Records from a data collection:
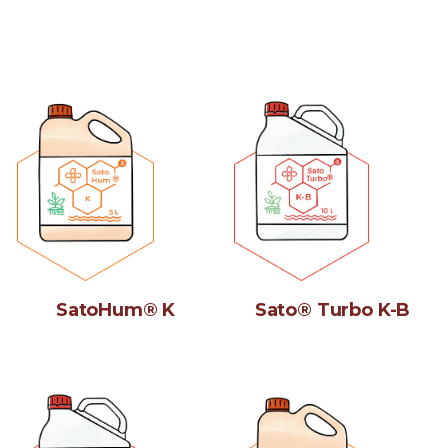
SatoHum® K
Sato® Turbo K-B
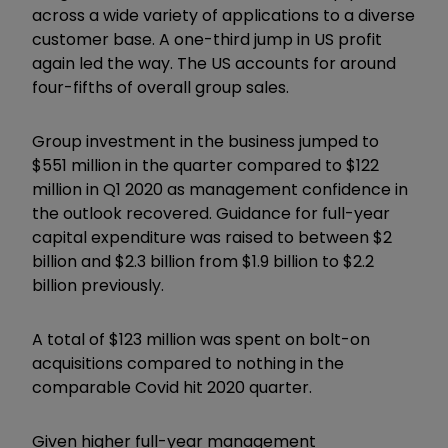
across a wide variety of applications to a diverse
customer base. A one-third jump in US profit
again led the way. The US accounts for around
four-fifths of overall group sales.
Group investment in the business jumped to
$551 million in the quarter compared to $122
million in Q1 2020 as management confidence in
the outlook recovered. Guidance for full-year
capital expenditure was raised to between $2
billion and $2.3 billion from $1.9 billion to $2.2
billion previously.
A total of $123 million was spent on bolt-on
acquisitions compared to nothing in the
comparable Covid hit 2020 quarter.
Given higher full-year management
--
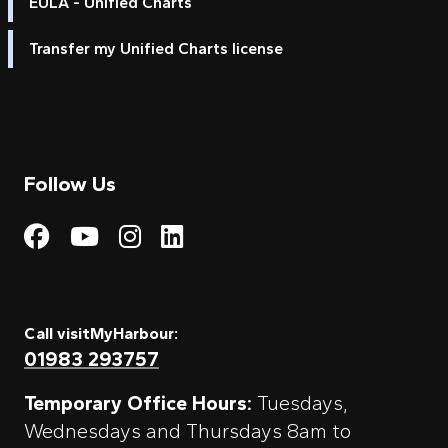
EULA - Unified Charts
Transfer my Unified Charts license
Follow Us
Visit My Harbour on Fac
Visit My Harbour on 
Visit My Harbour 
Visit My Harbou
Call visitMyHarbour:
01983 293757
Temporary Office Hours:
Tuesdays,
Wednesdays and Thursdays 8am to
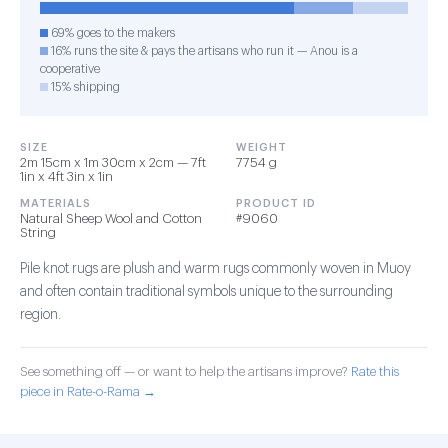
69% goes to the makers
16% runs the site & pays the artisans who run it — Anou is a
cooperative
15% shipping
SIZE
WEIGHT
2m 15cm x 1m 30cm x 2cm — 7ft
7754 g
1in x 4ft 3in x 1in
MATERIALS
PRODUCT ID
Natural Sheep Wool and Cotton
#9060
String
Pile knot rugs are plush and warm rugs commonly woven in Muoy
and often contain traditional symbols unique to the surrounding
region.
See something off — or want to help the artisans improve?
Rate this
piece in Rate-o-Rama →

→ Task brief
Which lines in the records above contain the string "billion"? Copy each one.

→ Response for this exercise
billion and $2.3 billion from $1.9 billion to $2.2
billion previously.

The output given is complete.